▸ **Dataset entries**:
------------------------

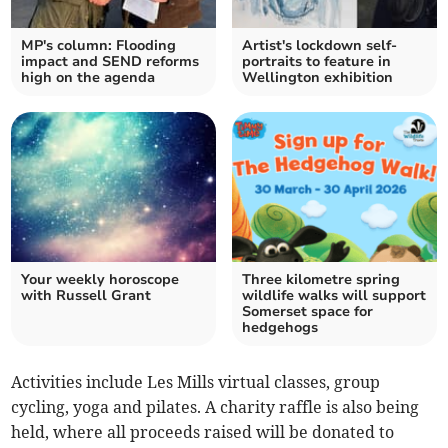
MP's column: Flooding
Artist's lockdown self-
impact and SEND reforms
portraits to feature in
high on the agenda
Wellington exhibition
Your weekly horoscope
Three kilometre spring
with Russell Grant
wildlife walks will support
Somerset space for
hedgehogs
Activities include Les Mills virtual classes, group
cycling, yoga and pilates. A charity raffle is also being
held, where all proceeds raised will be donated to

------------------------

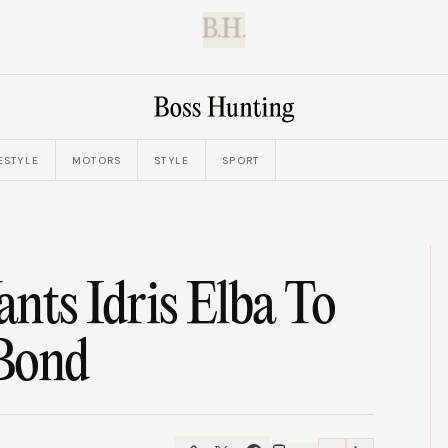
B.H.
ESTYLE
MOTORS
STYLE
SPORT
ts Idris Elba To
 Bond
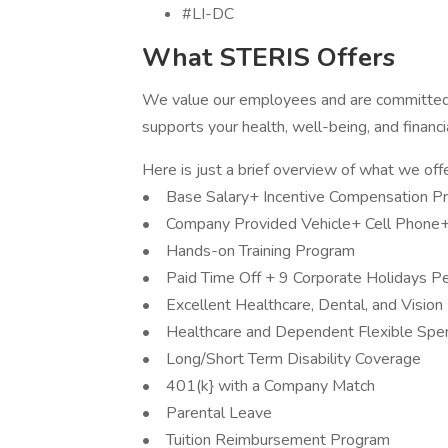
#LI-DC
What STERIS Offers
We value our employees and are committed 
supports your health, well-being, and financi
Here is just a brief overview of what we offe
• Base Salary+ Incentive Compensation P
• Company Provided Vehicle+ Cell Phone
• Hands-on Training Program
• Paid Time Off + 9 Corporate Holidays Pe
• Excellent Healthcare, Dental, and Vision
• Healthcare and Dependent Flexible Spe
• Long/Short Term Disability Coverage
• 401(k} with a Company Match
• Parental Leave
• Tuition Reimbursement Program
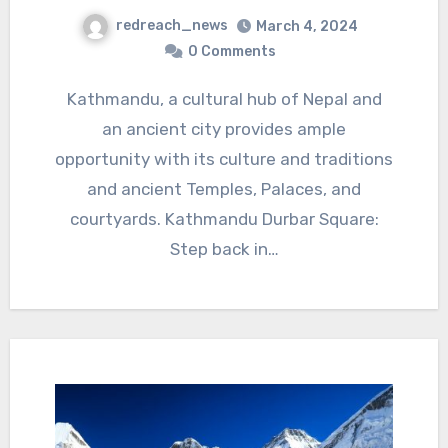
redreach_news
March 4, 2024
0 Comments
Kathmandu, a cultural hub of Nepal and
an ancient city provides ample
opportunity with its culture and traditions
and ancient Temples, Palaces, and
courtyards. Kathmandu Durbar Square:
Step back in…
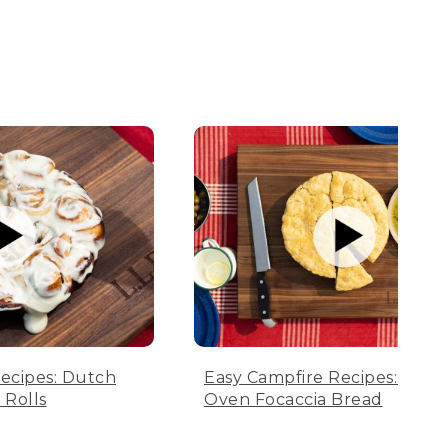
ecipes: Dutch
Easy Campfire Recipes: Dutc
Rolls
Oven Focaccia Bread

------------------------

▸ **Problem requirements**: As the answer, set down only the lines from the data above between the one holding "MP's column: Flooding" and the one holding "held, where all", inclusive, exactly as they read.

▸ **Solved problem**:
MP's column: Flooding
Artist's lockdown self-
impact and SEND reforms
portraits to feature in
high on the agenda
Wellington exhibition
Your weekly horoscope
Three kilometre spring
with Russell Grant
wildlife walks will support
Somerset space for
hedgehogs
Activities include Les Mills virtual classes, group
cycling, yoga and pilates. A charity raffle is also being
held, where all proceeds raised will be donated to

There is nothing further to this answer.